WHAT IS BEING ASKED »
Each entry below must be written out exactly, with pictures left out.

[Saved data entries]
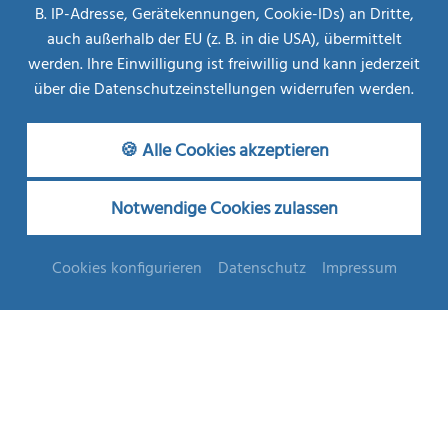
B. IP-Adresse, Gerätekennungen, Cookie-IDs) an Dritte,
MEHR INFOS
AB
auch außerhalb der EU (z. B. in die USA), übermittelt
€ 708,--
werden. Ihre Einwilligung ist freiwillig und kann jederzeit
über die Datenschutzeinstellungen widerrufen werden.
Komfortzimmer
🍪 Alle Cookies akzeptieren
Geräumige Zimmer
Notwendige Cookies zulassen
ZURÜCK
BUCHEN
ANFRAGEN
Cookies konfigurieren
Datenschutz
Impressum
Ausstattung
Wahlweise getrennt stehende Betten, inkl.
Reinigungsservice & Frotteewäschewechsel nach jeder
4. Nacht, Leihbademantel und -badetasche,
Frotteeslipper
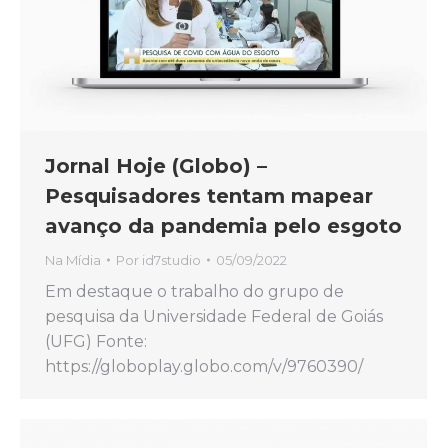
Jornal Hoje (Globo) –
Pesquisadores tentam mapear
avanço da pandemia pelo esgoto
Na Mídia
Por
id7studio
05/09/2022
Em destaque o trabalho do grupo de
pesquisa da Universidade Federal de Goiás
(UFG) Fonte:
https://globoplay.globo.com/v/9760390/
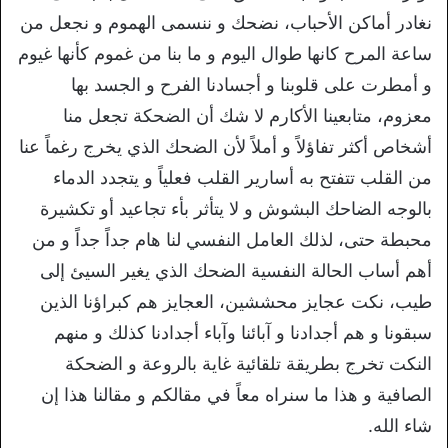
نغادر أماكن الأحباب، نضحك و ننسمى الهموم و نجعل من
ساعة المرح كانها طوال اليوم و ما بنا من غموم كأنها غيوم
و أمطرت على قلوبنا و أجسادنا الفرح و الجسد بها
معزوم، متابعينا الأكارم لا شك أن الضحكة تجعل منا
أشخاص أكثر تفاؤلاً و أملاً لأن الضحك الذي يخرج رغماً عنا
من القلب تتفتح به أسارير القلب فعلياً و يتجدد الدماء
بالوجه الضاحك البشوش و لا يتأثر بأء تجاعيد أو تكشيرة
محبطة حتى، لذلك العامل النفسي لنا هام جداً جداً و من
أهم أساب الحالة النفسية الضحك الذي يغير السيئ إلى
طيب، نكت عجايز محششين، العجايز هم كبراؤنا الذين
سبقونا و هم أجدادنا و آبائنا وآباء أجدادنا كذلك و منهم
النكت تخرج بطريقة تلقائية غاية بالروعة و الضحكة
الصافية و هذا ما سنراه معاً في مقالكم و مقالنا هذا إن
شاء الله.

RESPONSE FOR THIS EXERCISE »
B. IP-Adresse, Gerätekennungen, Cookie-IDs) an Dritte,
MEHR INFOS
AB
auch außerhalb der EU (z. B. in die USA), übermittelt
€ 708,--
werden. Ihre Einwilligung ist freiwillig und kann jederzeit
über die Datenschutzeinstellungen widerrufen werden.
Komfortzimmer
🍪 Alle Cookies akzeptieren
Geräumige Zimmer
Notwendige Cookies zulassen
ZURÜCK
BUCHEN
ANFRAGEN
Cookies konfigurieren
Datenschutz
Impressum
Ausstattung
Wahlweise getrennt stehende Betten, inkl.
Reinigungsservice & Frotteewäschewechsel nach jeder
4. Nacht, Leihbademantel und -badetasche,
Frotteeslipper
Jornal Hoje (Globo) –
Pesquisadores tentam mapear
avanço da pandemia pelo esgoto
Na Mídia
Por
id7studio
05/09/2022
Em destaque o trabalho do grupo de
pesquisa da Universidade Federal de Goiás
(UFG) Fonte:
https://globoplay.globo.com/v/9760390/
نغادر أماكن الأحباب، نضحك و ننسمى الهموم و نجعل من
ساعة المرح كانها طوال اليوم و ما بنا من غموم كأنها غيوم
و أمطرت على قلوبنا و أجسادنا الفرح و الجسد بها
معزوم، متابعينا الأكارم لا شك أن الضحكة تجعل منا
أشخاص أكثر تفاؤلاً و أملاً لأن الضحك الذي يخرج رغماً عنا
من القلب تتفتح به أسارير القلب فعلياً و يتجدد الدماء
بالوجه الضاحك البشوش و لا يتأثر بأء تجاعيد أو تكشيرة
محبطة حتى، لذلك العامل النفسي لنا هام جداً جداً و من
أهم أساب الحالة النفسية الضحك الذي يغير السيئ إلى
طيب، نكت عجايز محششين، العجايز هم كبراؤنا الذين
سبقونا و هم أجدادنا و آبائنا وآباء أجدادنا كذلك و منهم
النكت تخرج بطريقة تلقائية غاية بالروعة و الضحكة
الصافية و هذا ما سنراه معاً في مقالكم و مقالنا هذا إن
شاء الله.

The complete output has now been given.